Keeping the studio clean. Ha, ha! But really, I find that finding a balance between my more “commercial” work and my more “artistic” work can be difficult. There is a constant battle between fulfilling orders and wanting to take the time to try new avenues of expression. I think this is probably a struggle that lots of working artists (no matter the medium) encounter.
How did you come about making a vegan-themed line of pottery? What has been the response?
It started with a commission for a dinnerware set with food words on the items – things like “shiitake” and “scrumptious.” From there, it was just a natural progression. Encouraged by my partner, Kenn, I made some “vegan” items. And our friends Ken and Leigh Saluzzi were kind enough to sell them in their online store – Cosmo’s Vegan Shoppe (now closed.) I also started selling them in my own etsy shop. The response has been amazing. It has introduced me to so many vegans all over the world. And I am just so pleased that the items are in vegan homes and office cubicles.
As a potter, what do you admire most in the work of other potters?

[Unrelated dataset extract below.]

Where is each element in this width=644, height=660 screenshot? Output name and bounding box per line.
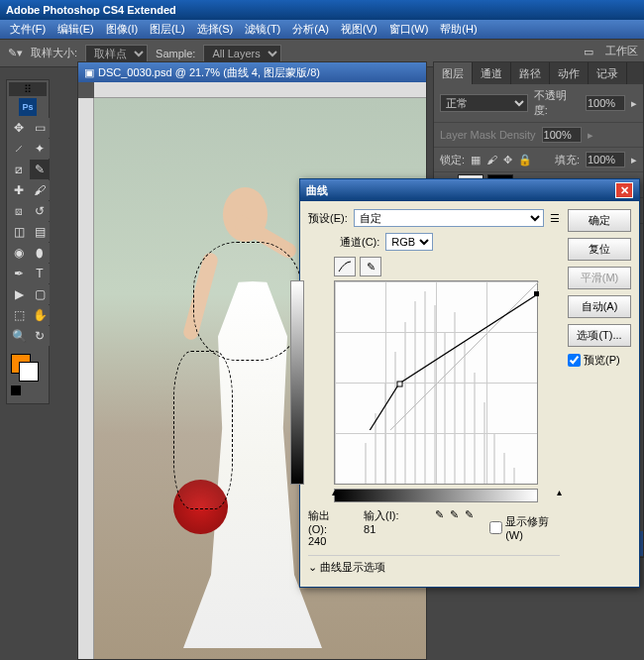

All of it. Really. Anyone that is making pottery, no matter the skill level, has my admiration. It can be a frustrating craft to learn and the gumption that it takes to stick with it is admirable to me. Other than that, I’m generally drawn to work that is different from my own. Pottery that I purchase is usually either wood fired (a process very different from my own electric kiln) or highly illustrated. I enjoy work that is well-crafted, “tight,” and shows an attention to detail. But at the same time, I also enjoy “looser” work that allows for spontaneity in the process. Basically, if it is made of clay – I like it.